> **TASK DESCRIPTION**
Below are records; copy exactly the line containing "development, creating" and every line after it, through the last.

> **EXTRACTED RECORDS**

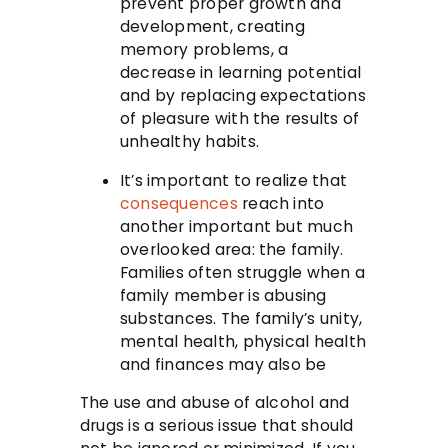
prevent proper growth and
development, creating
memory problems, a
decrease in learning potential
and by replacing expectations
of pleasure with the results of
unhealthy habits.
It’s important to realize that
consequences
reach into
another important but much
overlooked area: the family.
Families often struggle when a
family member is abusing
substances. The family’s unity,
mental health, physical health
and finances may also be
The use and abuse of alcohol and
drugs is a serious issue that should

> **EXERCISE ANSWER**
development, creating
memory problems, a
decrease in learning potential
and by replacing expectations
of pleasure with the results of
unhealthy habits.
It’s important to realize that
consequences
reach into
another important but much
overlooked area: the family.
Families often struggle when a
family member is abusing
substances. The family’s unity,
mental health, physical health
and finances may also be
The use and abuse of alcohol and
drugs is a serious issue that should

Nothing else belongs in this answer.